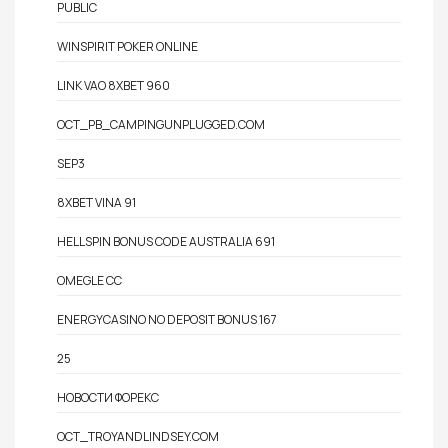
PUBLIC
WINSPIRIT POKER ONLINE
LINK VAO 8XBET 960
OCT_PB_CAMPINGUNPLUGGED.COM
SEP3
8XBET VINA 91
HELLSPIN BONUS CODE AUSTRALIA 691
OMEGLE CC
ENERGYCASINO NO DEPOSIT BONUS 167
25
НОВОСТИ ФОРЕКС
OCT_TROYANDLINDSEY.COM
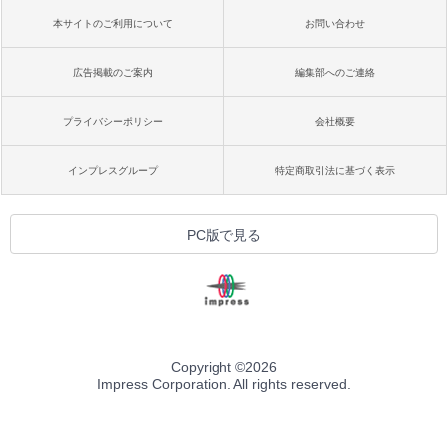
本サイトのご利用について
お問い合わせ
広告掲載のご案内
編集部へのご連絡
プライバシーポリシー
会社概要
インプレスグループ
特定商取引法に基づく表示
PC版で見る
Copyright ©
2026
Impress Corporation. All rights reserved.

····················

● **TASK**
Apart from the pictures, every line of the data above should be given again exactly.

● **SOLUTION FOR THIS PROBLEM**
PUBLIC
WINSPIRIT POKER ONLINE
LINK VAO 8XBET 960
OCT_PB_CAMPINGUNPLUGGED.COM
SEP3
8XBET VINA 91
HELLSPIN BONUS CODE AUSTRALIA 691
OMEGLE CC
ENERGYCASINO NO DEPOSIT BONUS 167
25
НОВОСТИ ФОРЕКС
OCT_TROYANDLINDSEY.COM
本サイトのご利用について
お問い合わせ
広告掲載のご案内
編集部へのご連絡
プライバシーポリシー
会社概要
インプレスグループ
特定商取引法に基づく表示
PC版で見る
Copyright ©
2026
Impress Corporation. All rights reserved.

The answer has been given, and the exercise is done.